NOTE: Even though the “Horse Whisperer” (1998) begins with a horrific truck/horse accident that cripples girl and horse, it’s grittiness (and Robert Redford’s direction) make it a far superior film for kids who are old enough. That same year, “Second Chances” has an injured girl nursed back to health through the love of a horse (or two). Both are several hands above “Flicka.”
2 and 1/2 pieces of why not cast a real 16-year-old? toast

Heading South (NR)
Charlotte Rampling, Karen Young, Menothy Cesar, Lys Ambroise, Louise Portal
Directed By: Laurant Cantet
Box Office: $472,683

Imagine a series of Harlequin Romance bookcovers, with beautifully aging women searching for life (and sex) in the ritzy beach hotel of 1970’s Haiti. Like the real people in those PBS specials who chose to live in the past for a few weeks, these characters talk directly to the camera. Interesting, provocative, hedonistic performances, made stronger since intense poverty and Baby Doc’s violence are just behind those palm trees.
2 and 1/2 pieces of “juicy middle-age” toast

Riding Alone for Thousands of Miles (PG)

Ken Takakura, Qiu Lin, Li Jiamin, Shinobu Terajima, Kiichi Nakai
Directed by: Zhang Yimou

When he learns his son is ill, a Japanese fisherman who hasn’t seen his son in a decade, visits and tries to mend fences, but the son refuse to see his father. The daughter-in-law suggests a way for the two to connect, but it involves a long and complex journey to the Chinese countryside. In Chinese with English Subtitles
3 pieces of poignant toast

The Science of Sleep (R)
Gael Garcia Bernal, Charlotte Gainsbourg, Alain Chabat, Jean-Michel Bernard, Emma de Caunes
Directed by: Michael Gondry
Box Office: $4,572,038

A surreal, unfinished, amateurish, brilliant, distressing, uplifting, artisic, out-of-control, deftly nuanced film from the man who brought us “Eternal Sunshine of the Spotless Mind.”
3 pieces of dreamlike toast

Running With Scissors (PG-13)
Annette Benning, Brian Cox, Gwyneth Paltrow, Alec Baldwin, Joseph Fiennes, Jill Clayburgh
Directed by: Ryan Murphy,
Box Office: $6,754,898

An A-list cast struggles to find order in this series of hit and miss skits that were supposed to be a cohesive whole.

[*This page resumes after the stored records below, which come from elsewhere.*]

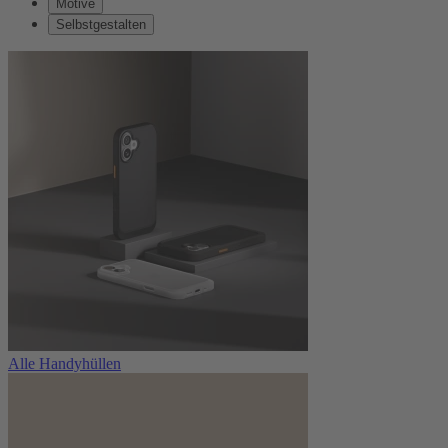
Motive
Selbstgestalten
Alle Handyhüllen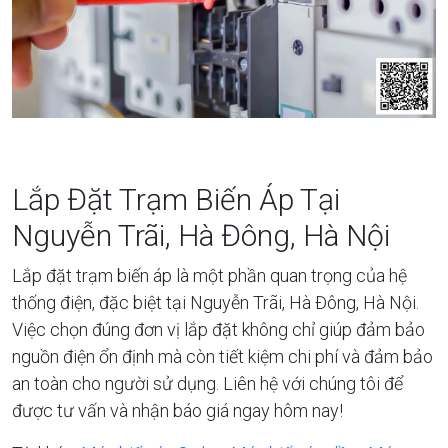
Lắp Đặt Trạm Biến Áp Tại
Nguyễn Trãi, Hà Đông, Hà Nội
Lắp đặt trạm biến áp là một phần quan trọng của hệ
thống điện, đặc biệt tại Nguyễn Trãi, Hà Đông, Hà Nội.
Việc chọn đúng đơn vị lắp đặt không chỉ giúp đảm bảo
nguồn điện ổn định mà còn tiết kiệm chi phí và đảm bảo
an toàn cho người sử dụng. Liên hệ với chúng tôi để
được tư vấn và nhận báo giá ngay hôm nay!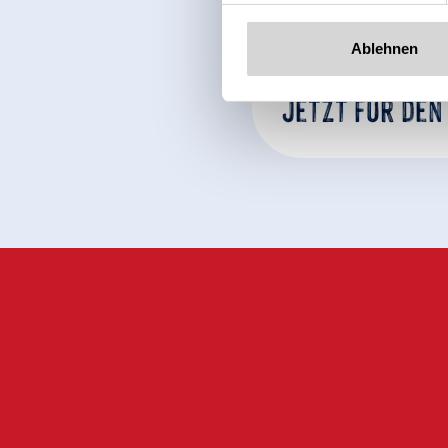
Ablehnen
Jetzt für den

The problem is that all of the “quirky” characters go way past being eccentric into being 100% mentally ill.
1 and 1/2 pieces of unlikeable toast

Boynton Beach Club (R)
Sally Kellerman, Joseph Bologna, Len Cariou, Brenda Vaccaro, Dyan Cannon
Directed by: Susan Seidelman
Box Office: $3,007,009

Titled “The Boynton Beach Bereavement Club” in film festivals, the name change symbolizes the uncertainty in the minds of the film makers. Trying to avoid the stereotypes of aging in movies like “Cocoon” or “Grumpy Old Men,” they perpetuate others as these widows and widowers drop their pithy one-liners seemingly free of health or financial worries.